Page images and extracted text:
Content starts

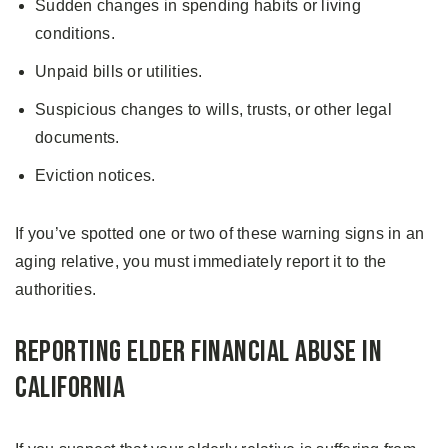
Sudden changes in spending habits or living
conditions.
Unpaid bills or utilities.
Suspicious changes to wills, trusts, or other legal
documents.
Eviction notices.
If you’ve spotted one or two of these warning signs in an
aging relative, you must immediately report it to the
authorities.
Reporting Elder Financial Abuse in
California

Content ends

▶ **PROBLEM REQUIREMENTS**
Reproduce every line above word for word; no images.

▶ **ANSWER SPACE**
Sudden changes in spending habits or living
conditions.
Unpaid bills or utilities.
Suspicious changes to wills, trusts, or other legal
documents.
Eviction notices.
If you’ve spotted one or two of these warning signs in an
aging relative, you must immediately report it to the
authorities.
Reporting Elder Financial Abuse in
California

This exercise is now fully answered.